Lastly, treat people with respect and value everyone, big and small, on your life’s journey. The person who is your secretary today may be an Academy Award winner tomorrow. That actually happened to me. Hannah Beachler, 2019 Academy Award winner for her work designing the sets for the blockbuster movie, “Black Panther,” was my secretary back in the late 1990s.

HOW EXCITING WAS IT TO BE BRAND MARKETING MANAGER FOR HASBRO’S "STAR WARS" TOY LINE?

“Star Wars” was an experience like no other. The “Star Wars” franchise is one of the most successful in the world. As a 10-year-old growing up on the west side of Indianapolis in 1977, I was a huge fan. I used to evade theater ushers so I could stay for multiple screenings of “Star Wars.” I had never seen anything like it. Then 20+ years later, it was kind of surreal, if not improbable, to be a senior brand manager for Hasbro Inc. helping develop its product lines for Episodes I and II of the classic science fiction franchise from 1999 to 2003.
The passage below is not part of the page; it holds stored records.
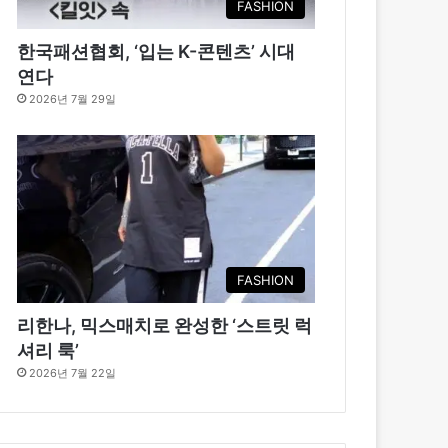
FASHION
한국패션협회, ‘입는 K-콘텐츠’ 시대
연다
2026년 7월 29일
FASHION
리한나, 믹스매치로 완성한 ‘스트릿 럭
셔리 룩’
2026년 7월 22일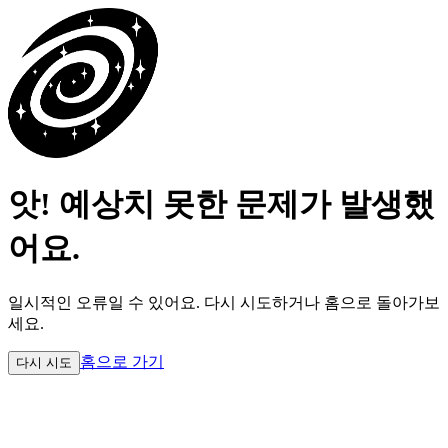
앗! 예상치 못한 문제가 발생했
어요.
일시적인 오류일 수 있어요.
다시 시도하거나 홈으로 돌아가보
세요.
홈으로 가기
다시 시도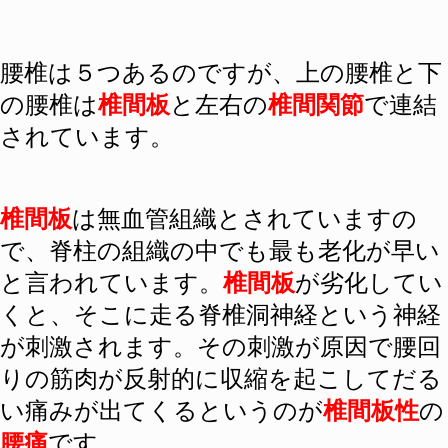
腰椎は５つあるのですが、上の腰椎と下
の腰椎は
椎間板
と左右の
椎間関節
で連結
されています。
椎間板
は無血管組織とされていますの
で、脊柱の組織の中でも最も老化が早い
と言われています。
椎間板
が劣化してい
くと、そこに走る脊椎洞神経という神経
が刺激されます。その刺激が原因で腰回
りの筋肉が反射的に収縮を起こしてだる
い痛みが出てくるというのが
椎間板性
の
腰痛
です。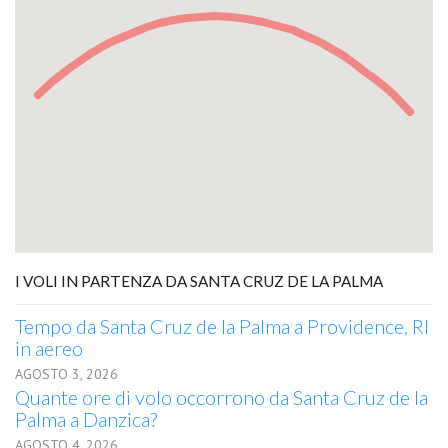
I VOLI IN PARTENZA DA SANTA CRUZ DE LA PALMA
Tempo da Santa Cruz de la Palma a Providence, RI
in aereo
AGOSTO 3, 2026
Quante ore di volo occorrono da Santa Cruz de la
Palma a Danzica?
AGOSTO 4, 2026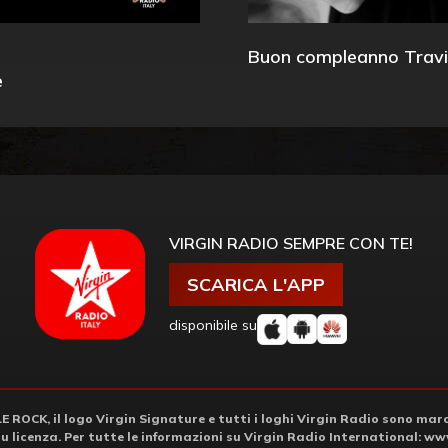
Buon compleanno Travi
e
VIRGIN RADIO SEMPRE CON TE!
SCARICA L'APP
disponibile su
ROCK, il logo Virgin Signature e tutti i loghi Virgin Radio sono march
su licenza. Per tutte le informazioni su Virgin Radio International:
www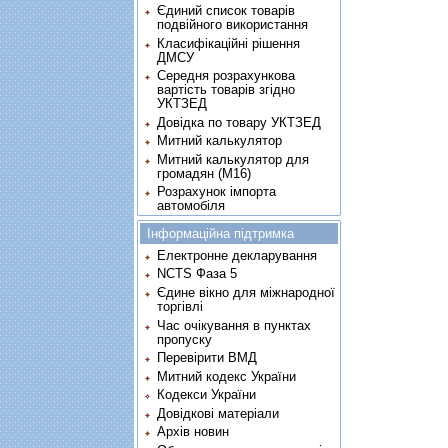
Єдиний список товарів
подвійного використання
Класифікаційні рішення
ДМСУ
Середня розрахункова
вартість товарів згідно
УКТЗЕД
Довідка по товару УКТЗЕД
Митний калькулятор
Митний калькулятор для
громадян (М16)
Розрахунок імпорта
автомобіля
Інформаційна підтримка
Електронне декларування
NCTS Фаза 5
Єдине вікно для міжнародної
торгівлі
Час очікування в пунктах
пропуску
Перевірити ВМД
Митний кодекс України
Кодекси України
Довідкові матеріали
Архів новин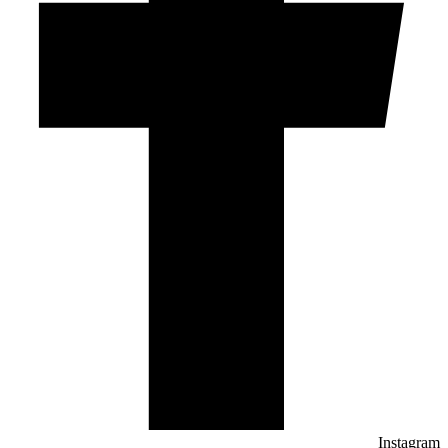
Instagram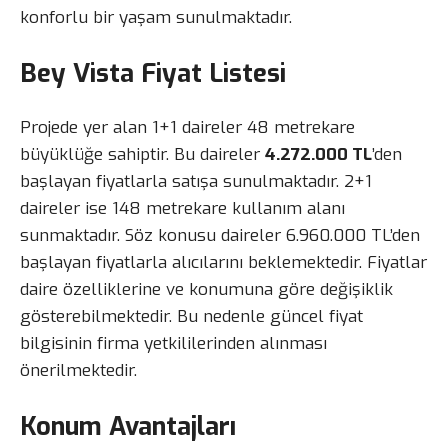
konforlu bir yaşam sunulmaktadır.
Bey Vista Fiyat Listesi
Projede yer alan 1+1 daireler 48 metrekare
büyüklüğe sahiptir. Bu daireler
4.272.000 TL
’den
başlayan fiyatlarla satışa sunulmaktadır. 2+1
daireler ise 148 metrekare kullanım alanı
sunmaktadır. Söz konusu daireler 6.960.000 TL’den
başlayan fiyatlarla alıcılarını beklemektedir. Fiyatlar
daire özelliklerine ve konumuna göre değişiklik
gösterebilmektedir. Bu nedenle güncel fiyat
bilgisinin firma yetkililerinden alınması
önerilmektedir.
Konum Avantajları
It was crazy. In 1977, George Lucas took our imagination to a place we had never been before. The culture changed dramatically when “Star Wars” first hit theaters. He made geekdom mainstream. There are more opportunities today for people to expand their interests and live, dream and create worlds of possibilities. In the late 1990s, I had an opportunity to be a part of the rebirth, the next chapter, in truly an evergreen saga that resonates with fans and moviegoers across a broad spectrum around the world. To meet the actors and actresses and the folks who created the magic of this evergreen saga, and then to be tasked with creating and managing the toy line that brought this fantasy home to families and kids of all ages was challenging, scary, and personally rewarding. I can still remember the first time I went to Skywalker Ranch in NIcasio, California. It was like stepping right into the fabric of “Star Wars.” It is the pastoral home to Lucasfilm’s celebrated sound design, mixing and audio post-production facility, Skywalker Sound. Best day ever and I loved every minute of it.

   

WHY DID YOU BECOME A COLLEGE MARKETING PROFESSOR?

I wanted to make a difference … to be able to support young people and give back some of what was given to me at Rose and throughout my life. I think it’s critically important to invest in our young people. They truly are our future, regardless of background, ethnicity, and demographics and no matter their desired industry, profession or geography. I believe universities are at the intersection of education and business. We grow people with concentrated opportunities for learning and intellectual engagement. I love working with and nurturing people, especially bright, young minds. They help you see the world through the lens of possibilities and innovation. Teaching, especially in the marketing profession, allows me to leverage many of my passions into a career that has meaning, one that has an immediate human impact and one that embraces innovation, creativity, and diversity.

WHAT'S THE BIGGEST LESSON THAT ENGINEERS NEED TO KNOW ABOUT MARKETING AND FINDING A MARKETPLACE FOR THEIR PRODUCTS?

For engineers, I would recommend that you not get locked into the functionality of your product and the mechanics of what it can do for consumers. Move beyond the technology to connect with the people, with the human benefits your products deliver. When thinking like a marketer, understand that consumers see products as a means to a set of outcomes, so expand your point of view to leverage the psychological benefits and attributes of your products. How do your products contribute to a positive set of outcomes? What compelling consumer/human story can your product tell or support? For consumers, when evaluating options and alternatives, the focus often moves to how a specific product, good or service inherently makes their lives better.